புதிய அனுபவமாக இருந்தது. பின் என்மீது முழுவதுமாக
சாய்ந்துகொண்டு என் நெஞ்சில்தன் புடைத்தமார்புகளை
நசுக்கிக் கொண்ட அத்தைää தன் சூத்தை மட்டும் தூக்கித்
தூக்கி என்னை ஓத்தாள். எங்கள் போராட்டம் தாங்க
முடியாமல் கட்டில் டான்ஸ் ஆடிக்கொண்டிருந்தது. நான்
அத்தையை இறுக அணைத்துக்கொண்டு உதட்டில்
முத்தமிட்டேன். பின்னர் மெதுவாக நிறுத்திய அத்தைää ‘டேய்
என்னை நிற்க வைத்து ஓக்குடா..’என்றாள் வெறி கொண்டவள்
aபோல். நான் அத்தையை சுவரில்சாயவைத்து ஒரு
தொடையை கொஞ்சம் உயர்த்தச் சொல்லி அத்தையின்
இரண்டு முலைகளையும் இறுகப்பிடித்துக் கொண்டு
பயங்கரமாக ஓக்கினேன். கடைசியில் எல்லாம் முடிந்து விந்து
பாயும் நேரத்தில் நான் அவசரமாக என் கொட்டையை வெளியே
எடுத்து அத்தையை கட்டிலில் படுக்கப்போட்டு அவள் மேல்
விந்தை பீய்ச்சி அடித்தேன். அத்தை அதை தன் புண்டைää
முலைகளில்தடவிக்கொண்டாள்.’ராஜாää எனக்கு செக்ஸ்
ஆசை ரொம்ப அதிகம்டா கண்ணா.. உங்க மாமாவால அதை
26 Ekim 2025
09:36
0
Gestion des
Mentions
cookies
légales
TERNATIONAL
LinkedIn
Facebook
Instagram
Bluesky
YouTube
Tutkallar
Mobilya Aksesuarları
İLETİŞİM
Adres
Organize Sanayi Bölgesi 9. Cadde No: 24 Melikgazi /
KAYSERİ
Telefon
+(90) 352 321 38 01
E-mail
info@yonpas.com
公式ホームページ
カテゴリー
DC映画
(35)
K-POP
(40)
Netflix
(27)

————

YOUR TASK — From the line holding "aபோல். நான் அத்தையை சுவரில்சாயவைத்து ஒரு" down to the final line above, copy each line exactly, and leave out everything before it.

THE ANSWER —
aபோல். நான் அத்தையை சுவரில்சாயவைத்து ஒரு
தொடையை கொஞ்சம் உயர்த்தச் சொல்லி அத்தையின்
இரண்டு முலைகளையும் இறுகப்பிடித்துக் கொண்டு
பயங்கரமாக ஓக்கினேன். கடைசியில் எல்லாம் முடிந்து விந்து
பாயும் நேரத்தில் நான் அவசரமாக என் கொட்டையை வெளியே
எடுத்து அத்தையை கட்டிலில் படுக்கப்போட்டு அவள் மேல்
விந்தை பீய்ச்சி அடித்தேன். அத்தை அதை தன் புண்டைää
முலைகளில்தடவிக்கொண்டாள்.’ராஜாää எனக்கு செக்ஸ்
ஆசை ரொம்ப அதிகம்டா கண்ணா.. உங்க மாமாவால அதை
26 Ekim 2025
09:36
0
Gestion des
Mentions
cookies
légales
TERNATIONAL
LinkedIn
Facebook
Instagram
Bluesky
YouTube
Tutkallar
Mobilya Aksesuarları
İLETİŞİM
Adres
Organize Sanayi Bölgesi 9. Cadde No: 24 Melikgazi /
KAYSERİ
Telefon
+(90) 352 321 38 01
E-mail
info@yonpas.com
公式ホームページ
カテゴリー
DC映画
(35)
K-POP
(40)
Netflix
(27)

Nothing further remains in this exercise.